In short, the lender will soon come looking for you if your company does not adhere to the agreed upon payment schedules.
If you don't pay, the lender has every right to report your negative consumer behavior to a credit bureau; causing your personal credit score to diminish.
What about "Business lines of credit" and "Business credit cards"?
Contrary to popular belief, a line of credit or credit card that is labeled "Business" is not a magic shield that will protect the business owner from paying for the financial misdeeds of his company.
In reality, a "Business line of credit" or "Business credit card" is treated the same way as a business loan.
If you guarantee it, you implicitly agree to pay any unpaid debt incurred by your company - including unpaid advances on your "Business line of credit" or missed monthly payments on your "Business credit card."
If preserving your personal credit score is the goal, the use of personal, non-business funding (i.e., personal loans, home equity loans, "emergency" loans, personal credit cards, etc.) is totally foolish.
Going that route ensures that any missed payment can easily trigger negative reporting that causes your personal credit score to tumble.
Devastating business losses still do not absolve you from the obligations of personal loans or consumer credit card debt.
In the end, delinquent or sporadic payment behavior only ruins YOUR, not your business', credit worthiness.
I strongly recommend you consult a tax lawyer or CPA before going the non-business loan route. There might be an alternative funding method for you that you are not aware of.
For example, did you know that a loan against your 401(k) or other retirement plan, doesn't show up on any consumer credit reports?
#2. Business Structure
According to U.S. Law, “As a sole proprietor, your business and personal credit are considered one and the same."
Other business structures (such as an LLC, S Corp. or C Corp.) can separate your business' financial operations from your personal finances.
You should investigate the advantages and disadvantages of those business structures and compare them to what your sole proprietorship currently offers.
If you decide that another business structure might be better, the next step should be a consultation with a business lawyer or CPA to discuss the eligibility requirements, fees, tax schedules, etc.
#3. Lender Policies
Most lenders and creditors will, without proper disclosure in advance or applicant consent, check personal credit reports during the business loan application process.
Be wary.
These inquiries are not benign and definitely have a negative effect on your personal credit rating.
BEFORE signing any loan application, ask the lender, "Will you be checking my personal credit report."
Then you can, based on the lender's response, decide to proceed or walk away.
Loan reporting policies vary greatly from lender to lender. Some report all their loans to the credit bureaus as soon as proceeds are handed out.

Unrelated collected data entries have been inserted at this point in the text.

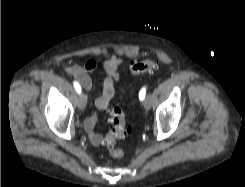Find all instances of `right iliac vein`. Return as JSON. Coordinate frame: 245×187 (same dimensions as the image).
I'll use <instances>...</instances> for the list:
<instances>
[{
	"mask_svg": "<svg viewBox=\"0 0 245 187\" xmlns=\"http://www.w3.org/2000/svg\"><path fill=\"white\" fill-rule=\"evenodd\" d=\"M86 103H87V100H86V96L85 94H82L78 97V108L80 110H84L85 107H86Z\"/></svg>",
	"mask_w": 245,
	"mask_h": 187,
	"instance_id": "63e3f726",
	"label": "right iliac vein"
}]
</instances>
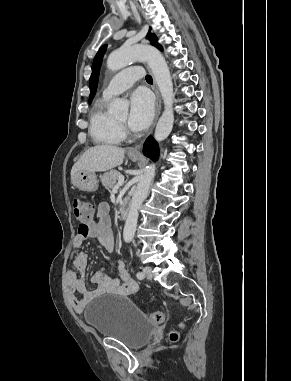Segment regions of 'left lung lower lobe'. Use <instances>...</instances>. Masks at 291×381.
<instances>
[{"mask_svg":"<svg viewBox=\"0 0 291 381\" xmlns=\"http://www.w3.org/2000/svg\"><path fill=\"white\" fill-rule=\"evenodd\" d=\"M143 153L145 156L149 157L154 161L158 158V145L157 142L151 136L144 143Z\"/></svg>","mask_w":291,"mask_h":381,"instance_id":"obj_1","label":"left lung lower lobe"}]
</instances>
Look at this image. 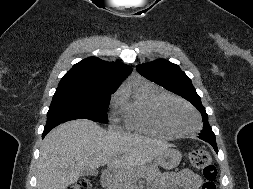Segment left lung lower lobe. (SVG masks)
<instances>
[{"label": "left lung lower lobe", "instance_id": "left-lung-lower-lobe-1", "mask_svg": "<svg viewBox=\"0 0 253 189\" xmlns=\"http://www.w3.org/2000/svg\"><path fill=\"white\" fill-rule=\"evenodd\" d=\"M199 138L207 141L208 143H210L212 145V147L214 148V150L216 151V153L218 152V148L216 145V140H215V136H207L204 134H199Z\"/></svg>", "mask_w": 253, "mask_h": 189}]
</instances>
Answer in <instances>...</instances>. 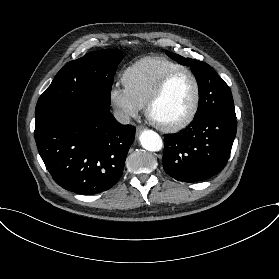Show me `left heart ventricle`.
Returning a JSON list of instances; mask_svg holds the SVG:
<instances>
[{
  "instance_id": "left-heart-ventricle-1",
  "label": "left heart ventricle",
  "mask_w": 279,
  "mask_h": 279,
  "mask_svg": "<svg viewBox=\"0 0 279 279\" xmlns=\"http://www.w3.org/2000/svg\"><path fill=\"white\" fill-rule=\"evenodd\" d=\"M194 93V83L189 75L176 77L154 105L153 116L166 123L181 119L190 109Z\"/></svg>"
}]
</instances>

Others have a grace period or don't report at all. It all depends on the local business laws governing their business operations.

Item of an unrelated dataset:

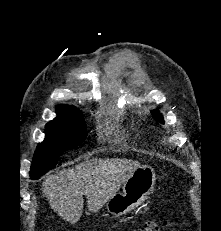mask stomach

The same goes for reporting cases of chronic and willful noncompliance, fraudulent financial disclosures and an assortment of other malevolent actions considered "negative consumer behavior".
One lender might submit a negative report to a credit bureau after a singular missed payment, while others have a grace period or offer alternate payment options before submitting a negative report.
Before signing anything, review the whole contract.
Be especially keen on the wording describing the degree of your personal guarantees.
What are you specifically agreeing to do under the loan contract?
Are you putting up anything as collateral?
If so, is it fairly appraised and on an industry accepted depreciation schedule?
What is the lender specifically promising to do for you (e.g., loan amount, interest rate, maturity date, penalties, etc.)?
What is the lender's policy and timeline for recoupment of loan value or seizure of collateral should you default on the loan?
Always take the time to read the fine print of any contract you put your John Hancock on.
Key Points to Remember -
Review what your Personal Guarantees actually imply.
Investigate alternate Business Structures, especially if you're a sole proprietor.
Verify the lender's credit check practices and loan reporting policies BEFORE signing any loan application.
Avoid getting a non-business loan or using personal credit cards to fund your business.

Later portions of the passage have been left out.